Records drawn from a dataset
----------
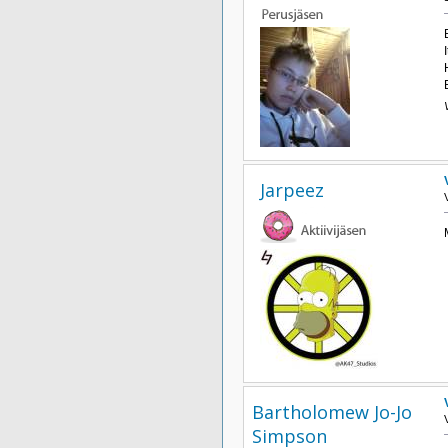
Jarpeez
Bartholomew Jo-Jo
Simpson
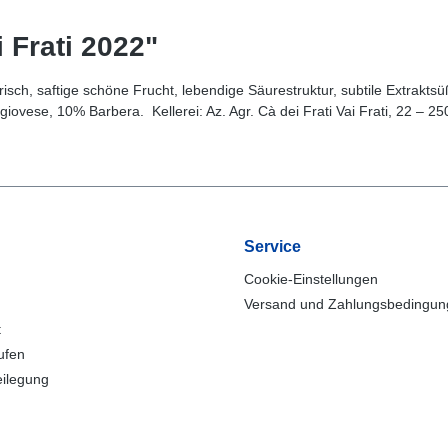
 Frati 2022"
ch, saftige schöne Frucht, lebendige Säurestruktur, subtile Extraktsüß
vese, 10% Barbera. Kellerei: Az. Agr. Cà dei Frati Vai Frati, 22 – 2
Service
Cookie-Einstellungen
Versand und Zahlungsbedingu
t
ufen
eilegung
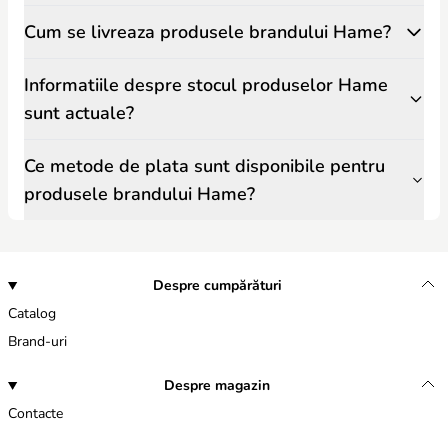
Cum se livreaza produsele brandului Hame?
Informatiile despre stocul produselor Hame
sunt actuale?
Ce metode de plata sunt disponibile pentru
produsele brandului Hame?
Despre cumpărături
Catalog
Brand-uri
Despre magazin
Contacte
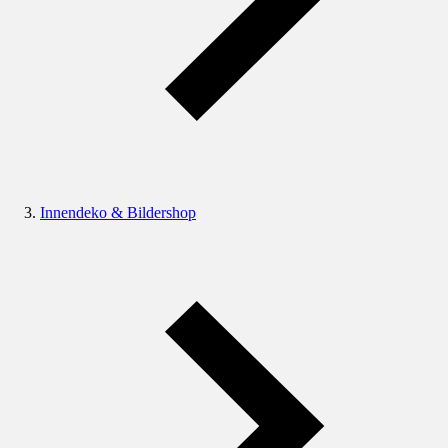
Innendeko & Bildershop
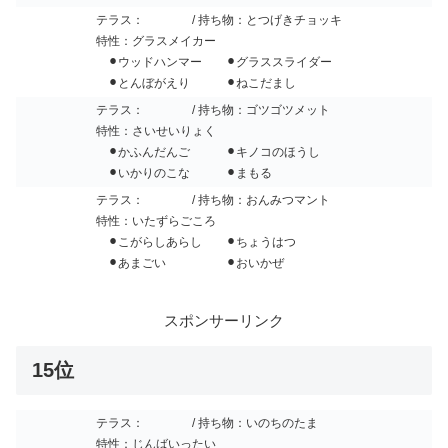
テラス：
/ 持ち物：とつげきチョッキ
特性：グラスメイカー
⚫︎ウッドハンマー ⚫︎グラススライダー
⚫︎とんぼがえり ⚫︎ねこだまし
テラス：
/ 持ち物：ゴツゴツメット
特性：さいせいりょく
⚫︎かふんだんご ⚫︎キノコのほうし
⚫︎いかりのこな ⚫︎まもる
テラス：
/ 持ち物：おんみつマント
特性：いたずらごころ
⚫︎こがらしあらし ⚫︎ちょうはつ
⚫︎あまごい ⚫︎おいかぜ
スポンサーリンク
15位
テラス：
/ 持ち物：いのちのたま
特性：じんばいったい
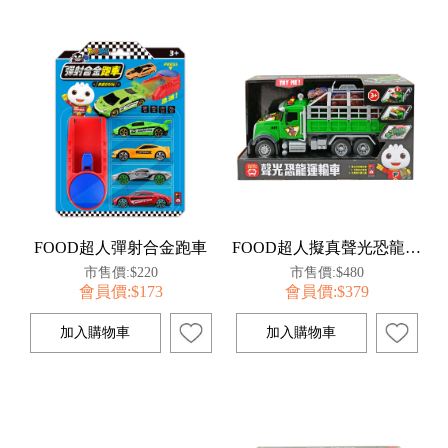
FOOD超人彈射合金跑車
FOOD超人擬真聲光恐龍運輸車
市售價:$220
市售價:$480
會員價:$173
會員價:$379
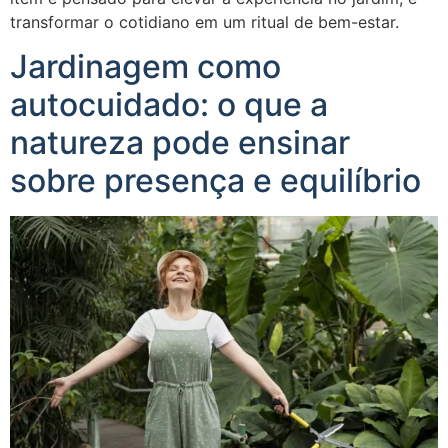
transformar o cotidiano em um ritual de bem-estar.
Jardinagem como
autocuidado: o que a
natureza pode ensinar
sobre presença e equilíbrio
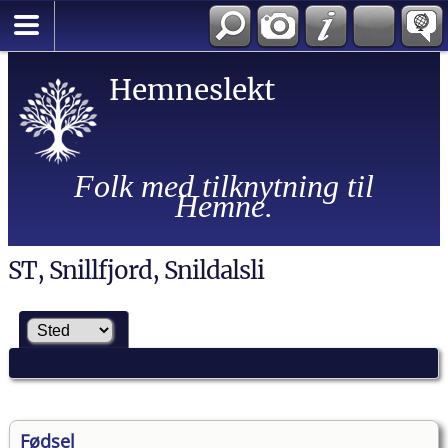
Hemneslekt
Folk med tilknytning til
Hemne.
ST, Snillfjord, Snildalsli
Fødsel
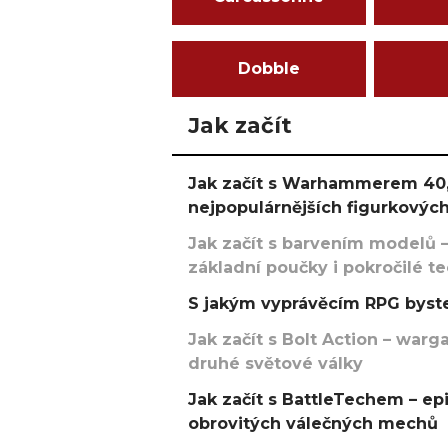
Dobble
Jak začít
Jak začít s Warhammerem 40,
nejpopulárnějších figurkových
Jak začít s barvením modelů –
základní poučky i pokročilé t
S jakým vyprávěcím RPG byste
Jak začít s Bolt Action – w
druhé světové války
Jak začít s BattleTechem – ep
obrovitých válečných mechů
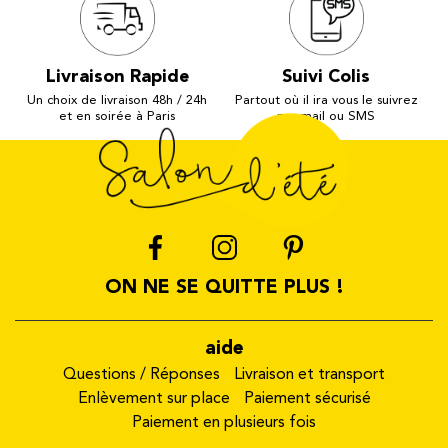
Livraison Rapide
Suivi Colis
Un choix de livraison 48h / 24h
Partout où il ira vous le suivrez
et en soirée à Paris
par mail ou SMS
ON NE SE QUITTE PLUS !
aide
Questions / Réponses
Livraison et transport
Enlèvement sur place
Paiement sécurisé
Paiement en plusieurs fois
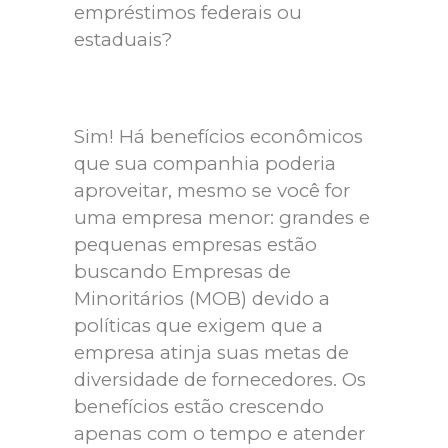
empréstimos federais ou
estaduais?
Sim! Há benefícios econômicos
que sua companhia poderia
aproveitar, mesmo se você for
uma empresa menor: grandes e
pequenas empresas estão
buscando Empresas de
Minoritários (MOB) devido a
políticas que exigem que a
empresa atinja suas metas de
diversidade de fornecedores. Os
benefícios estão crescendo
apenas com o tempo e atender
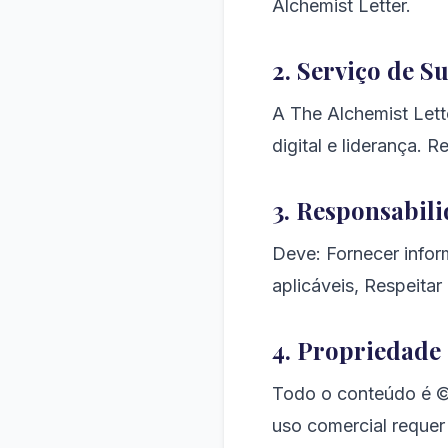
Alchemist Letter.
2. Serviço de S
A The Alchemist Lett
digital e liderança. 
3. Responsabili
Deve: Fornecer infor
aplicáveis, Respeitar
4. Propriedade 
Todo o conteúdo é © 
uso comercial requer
----------
* Aim of the exercise
Exclude every picture, then return precisely the lines that run from the line containing "Livraison Rapide" through the end of the entries above.

* Exercise answer
Livraison Rapide
Suivi Colis
Un choix de livraison 48h / 24h
Partout où il ira vous le suivrez
et en soirée à Paris
par mail ou SMS
ON NE SE QUITTE PLUS !
aide
Questions / Réponses
Livraison et transport
Enlèvement sur place
Paiement sécurisé
Paiement en plusieurs fois
empréstimos federais ou
estaduais?
Sim! Há benefícios econômicos
que sua companhia poderia
aproveitar, mesmo se você for
uma empresa menor: grandes e
pequenas empresas estão
buscando Empresas de
Minoritários (MOB) devido a
políticas que exigem que a
empresa atinja suas metas de
diversidade de fornecedores. Os
benefícios estão crescendo
apenas com o tempo e atender
Alchemist Letter.
2. Serviço de S
A The Alchemist Lett
digital e liderança. 
3. Responsabili
Deve: Fornecer infor
aplicáveis, Respeitar
4. Propriedade 
Todo o conteúdo é © 
uso comercial requer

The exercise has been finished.